Some time ago I posted an article comparing the performance of older Esri SDKs (ArcObjects: .NET, C++) with newer ones (Pro, Enterprise, Runtime: .NET).  The Pro and Exterprise SDKs barely performed better than their ArcObjects .NET counterparts: instead of being re-engineered from scratch, they obviously leveraged the older ArcObjects technology, and were bogged down by the same COM interop performance issues.  Runtime, on the other hand, proved to be a true innovation and far outperformed any of the other SDKs.

As a fun exercise, I decided to compare the three flavors of Runtime 100.12 available for Windows desktop (.NET, Java, Qt).  Again, I used the same purely computational benchmark: creating convex hulls for 100,000 random polygons.  I built all three examples as standalone console applications (release builds), and executed them outside of their respective IDEs.  I ran each benchmark five times, and picked the best time for each.

Here's the benchmark comparison:

Runtime SDKExecution time (seconds)
.NET16
Java19
Qt (C++)33

 

And here's the normalized performance index:

Runtime_Performance.png

I expected .NET and Java to be pretty much neck-and-neck, since no COM interop is involved in the benchmark (COM interop perfomance is much worse in Java than .NET).  Qt was a bit of a surprise; although, I've dabbled with Runtime for Qt in the past, and noticed that fine-grained code seems not to be as fast as it could be.  While C++ is my favorite programming language, and I admire Qt's "write once, deploy many" approach, it's obvious that the framework carries some baggage.

[See attachment for the code.]

Update:

This has certainly been a fascinating topic, and there's been some good participation and feedback.  While the original purpose of the exercise was to compare the relative interop performance of the various flavors of Runtime in making a large number of fine-grained calls to the common libraries, it has since been demonstrated that tweaks to the logic can make a significant difference in performance.  And in one case so far, the exercise has led to Esri's discovering and fixing a bug.  Kudos to everyone who participated.

9 Comments
dotMorten_esri
Esri Notable Contributor

Interesting comparison, and I agree QT is a bit of a surprise.
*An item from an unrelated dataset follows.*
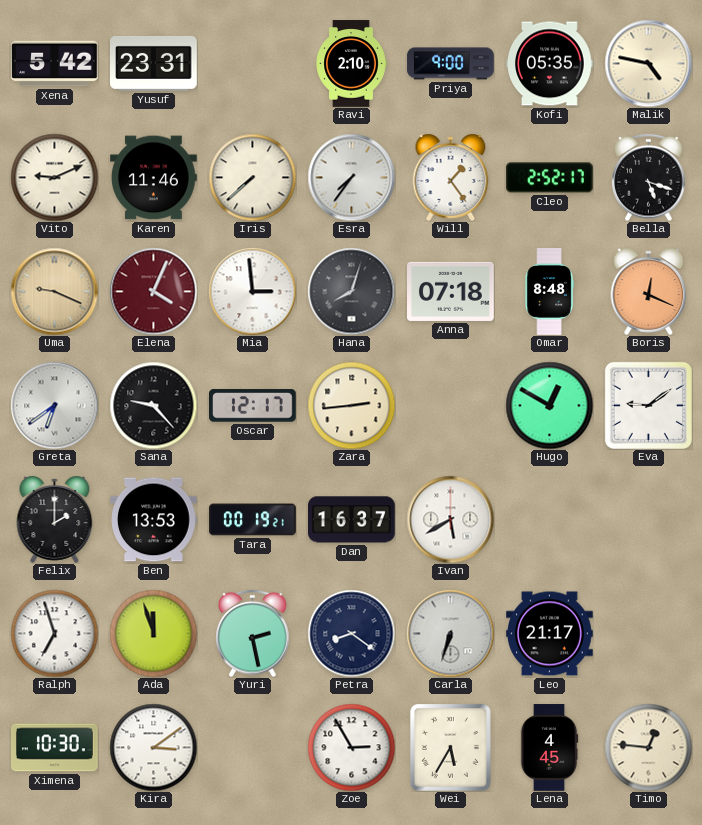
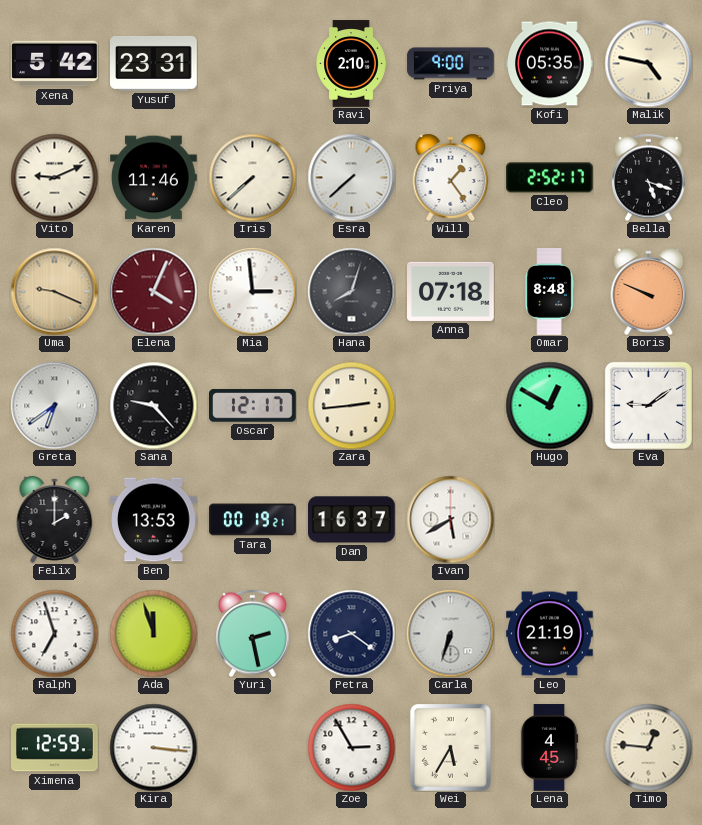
Esra: 7:36 -> 7:38
Boris: 12:19 -> 9:49
Leo: 21:17 -> 21:19
Ximena: 10:30 -> 12:59
Kira: 3:09 -> 3:16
I'm not an expert on the Java and QT code, but just looking over the .NET code and the general approach taken, I do have a few initial thoughts about this comparison:

First calculating the convex hull and area is all performed in native code, and all 3 uses the exact same native binary for this calculation, so there should be absolutely no difference in the actual calculation. The only difference would be in creating the geometry objects and sending them into that native library. The overhead here would mostly be on the managed languages like Java and .NET, so QT being that much slower makes me wonder what we're actually measuring.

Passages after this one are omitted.